• [What needs to be done] Repeat back every line of the data, exactly.

Stored records
━━━━━━━━━━━━━━━━━━━━━━━━━━━━━━
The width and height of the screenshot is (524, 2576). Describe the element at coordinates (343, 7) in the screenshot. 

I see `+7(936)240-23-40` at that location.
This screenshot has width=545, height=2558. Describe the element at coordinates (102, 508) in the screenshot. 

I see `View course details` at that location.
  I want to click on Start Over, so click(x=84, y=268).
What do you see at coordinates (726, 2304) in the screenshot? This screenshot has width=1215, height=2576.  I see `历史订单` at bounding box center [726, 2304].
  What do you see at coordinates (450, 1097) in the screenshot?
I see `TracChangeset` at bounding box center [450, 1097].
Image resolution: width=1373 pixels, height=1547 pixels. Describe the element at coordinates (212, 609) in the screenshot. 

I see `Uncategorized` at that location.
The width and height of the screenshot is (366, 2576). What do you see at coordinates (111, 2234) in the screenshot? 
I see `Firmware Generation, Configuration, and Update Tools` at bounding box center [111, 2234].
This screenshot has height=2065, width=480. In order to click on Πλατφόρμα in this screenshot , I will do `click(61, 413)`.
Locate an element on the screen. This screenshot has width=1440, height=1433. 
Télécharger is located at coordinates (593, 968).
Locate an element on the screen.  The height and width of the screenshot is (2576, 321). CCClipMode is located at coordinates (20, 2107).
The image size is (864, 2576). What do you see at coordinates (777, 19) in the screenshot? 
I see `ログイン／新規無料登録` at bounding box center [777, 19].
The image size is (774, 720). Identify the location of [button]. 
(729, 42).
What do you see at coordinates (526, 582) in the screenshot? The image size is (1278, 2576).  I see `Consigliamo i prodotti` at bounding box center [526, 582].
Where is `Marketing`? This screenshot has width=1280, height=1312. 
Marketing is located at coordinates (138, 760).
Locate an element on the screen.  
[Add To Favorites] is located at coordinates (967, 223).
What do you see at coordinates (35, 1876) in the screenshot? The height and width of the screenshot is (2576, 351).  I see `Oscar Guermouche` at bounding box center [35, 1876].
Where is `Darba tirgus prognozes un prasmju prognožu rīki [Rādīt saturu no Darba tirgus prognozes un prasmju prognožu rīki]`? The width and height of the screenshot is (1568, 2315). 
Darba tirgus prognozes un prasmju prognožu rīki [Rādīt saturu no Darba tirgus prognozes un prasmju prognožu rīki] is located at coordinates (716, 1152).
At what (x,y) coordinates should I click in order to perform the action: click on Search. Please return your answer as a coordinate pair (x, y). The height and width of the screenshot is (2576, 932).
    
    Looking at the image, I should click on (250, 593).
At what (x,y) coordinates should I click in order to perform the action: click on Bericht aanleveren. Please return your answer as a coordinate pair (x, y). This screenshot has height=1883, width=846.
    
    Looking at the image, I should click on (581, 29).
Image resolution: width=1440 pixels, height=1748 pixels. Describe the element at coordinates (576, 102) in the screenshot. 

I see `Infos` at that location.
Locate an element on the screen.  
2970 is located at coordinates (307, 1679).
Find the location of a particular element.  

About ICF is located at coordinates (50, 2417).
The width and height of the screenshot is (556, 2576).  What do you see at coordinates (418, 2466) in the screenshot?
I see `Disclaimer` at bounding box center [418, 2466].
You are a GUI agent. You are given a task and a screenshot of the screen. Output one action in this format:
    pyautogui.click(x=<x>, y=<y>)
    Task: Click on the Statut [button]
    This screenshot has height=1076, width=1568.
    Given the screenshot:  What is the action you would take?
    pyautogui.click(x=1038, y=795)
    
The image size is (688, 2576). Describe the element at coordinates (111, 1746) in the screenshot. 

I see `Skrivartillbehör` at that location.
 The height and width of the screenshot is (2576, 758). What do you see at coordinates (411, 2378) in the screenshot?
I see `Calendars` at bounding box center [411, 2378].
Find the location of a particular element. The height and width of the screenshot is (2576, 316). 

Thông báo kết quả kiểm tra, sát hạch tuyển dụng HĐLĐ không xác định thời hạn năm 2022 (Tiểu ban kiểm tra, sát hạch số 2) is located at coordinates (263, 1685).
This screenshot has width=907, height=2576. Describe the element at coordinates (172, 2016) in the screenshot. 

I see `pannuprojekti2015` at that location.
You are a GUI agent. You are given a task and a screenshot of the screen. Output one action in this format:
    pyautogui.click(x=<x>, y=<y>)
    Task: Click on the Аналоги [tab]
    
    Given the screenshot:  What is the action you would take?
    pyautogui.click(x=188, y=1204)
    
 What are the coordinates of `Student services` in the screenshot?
━━━━━━━━━━━━━━━━━━━━━━━━━━━━━━
• [Result of the exercise]
The width and height of the screenshot is (524, 2576). Describe the element at coordinates (343, 7) in the screenshot. 

I see `+7(936)240-23-40` at that location.
This screenshot has width=545, height=2558. Describe the element at coordinates (102, 508) in the screenshot. 

I see `View course details` at that location.
  I want to click on Start Over, so click(x=84, y=268).
What do you see at coordinates (726, 2304) in the screenshot? This screenshot has width=1215, height=2576.  I see `历史订单` at bounding box center [726, 2304].
  What do you see at coordinates (450, 1097) in the screenshot?
I see `TracChangeset` at bounding box center [450, 1097].
Image resolution: width=1373 pixels, height=1547 pixels. Describe the element at coordinates (212, 609) in the screenshot. 

I see `Uncategorized` at that location.
The width and height of the screenshot is (366, 2576). What do you see at coordinates (111, 2234) in the screenshot? 
I see `Firmware Generation, Configuration, and Update Tools` at bounding box center [111, 2234].
This screenshot has height=2065, width=480. In order to click on Πλατφόρμα in this screenshot , I will do `click(61, 413)`.
Locate an element on the screen. This screenshot has width=1440, height=1433. 
Télécharger is located at coordinates (593, 968).
Locate an element on the screen.  The height and width of the screenshot is (2576, 321). CCClipMode is located at coordinates (20, 2107).
The image size is (864, 2576). What do you see at coordinates (777, 19) in the screenshot? 
I see `ログイン／新規無料登録` at bounding box center [777, 19].
The image size is (774, 720). Identify the location of [button]. 
(729, 42).
What do you see at coordinates (526, 582) in the screenshot? The image size is (1278, 2576).  I see `Consigliamo i prodotti` at bounding box center [526, 582].
Where is `Marketing`? This screenshot has width=1280, height=1312. 
Marketing is located at coordinates (138, 760).
Locate an element on the screen.  
[Add To Favorites] is located at coordinates (967, 223).
What do you see at coordinates (35, 1876) in the screenshot? The height and width of the screenshot is (2576, 351).  I see `Oscar Guermouche` at bounding box center [35, 1876].
Where is `Darba tirgus prognozes un prasmju prognožu rīki [Rādīt saturu no Darba tirgus prognozes un prasmju prognožu rīki]`? The width and height of the screenshot is (1568, 2315). 
Darba tirgus prognozes un prasmju prognožu rīki [Rādīt saturu no Darba tirgus prognozes un prasmju prognožu rīki] is located at coordinates (716, 1152).
At what (x,y) coordinates should I click in order to perform the action: click on Search. Please return your answer as a coordinate pair (x, y). The height and width of the screenshot is (2576, 932).
    
    Looking at the image, I should click on (250, 593).
At what (x,y) coordinates should I click in order to perform the action: click on Bericht aanleveren. Please return your answer as a coordinate pair (x, y). This screenshot has height=1883, width=846.
    
    Looking at the image, I should click on (581, 29).
Image resolution: width=1440 pixels, height=1748 pixels. Describe the element at coordinates (576, 102) in the screenshot. 

I see `Infos` at that location.
Locate an element on the screen.  
2970 is located at coordinates (307, 1679).
Find the location of a particular element.  

About ICF is located at coordinates (50, 2417).
The width and height of the screenshot is (556, 2576).  What do you see at coordinates (418, 2466) in the screenshot?
I see `Disclaimer` at bounding box center [418, 2466].
You are a GUI agent. You are given a task and a screenshot of the screen. Output one action in this format:
    pyautogui.click(x=<x>, y=<y>)
    Task: Click on the Statut [button]
    This screenshot has height=1076, width=1568.
    Given the screenshot:  What is the action you would take?
    pyautogui.click(x=1038, y=795)
    
The image size is (688, 2576). Describe the element at coordinates (111, 1746) in the screenshot. 

I see `Skrivartillbehör` at that location.
 The height and width of the screenshot is (2576, 758). What do you see at coordinates (411, 2378) in the screenshot?
I see `Calendars` at bounding box center [411, 2378].
Find the location of a particular element. The height and width of the screenshot is (2576, 316). 

Thông báo kết quả kiểm tra, sát hạch tuyển dụng HĐLĐ không xác định thời hạn năm 2022 (Tiểu ban kiểm tra, sát hạch số 2) is located at coordinates (263, 1685).
This screenshot has width=907, height=2576. Describe the element at coordinates (172, 2016) in the screenshot. 

I see `pannuprojekti2015` at that location.
You are a GUI agent. You are given a task and a screenshot of the screen. Output one action in this format:
    pyautogui.click(x=<x>, y=<y>)
    Task: Click on the Аналоги [tab]
    
    Given the screenshot:  What is the action you would take?
    pyautogui.click(x=188, y=1204)
    
 What are the coordinates of `Student services` in the screenshot?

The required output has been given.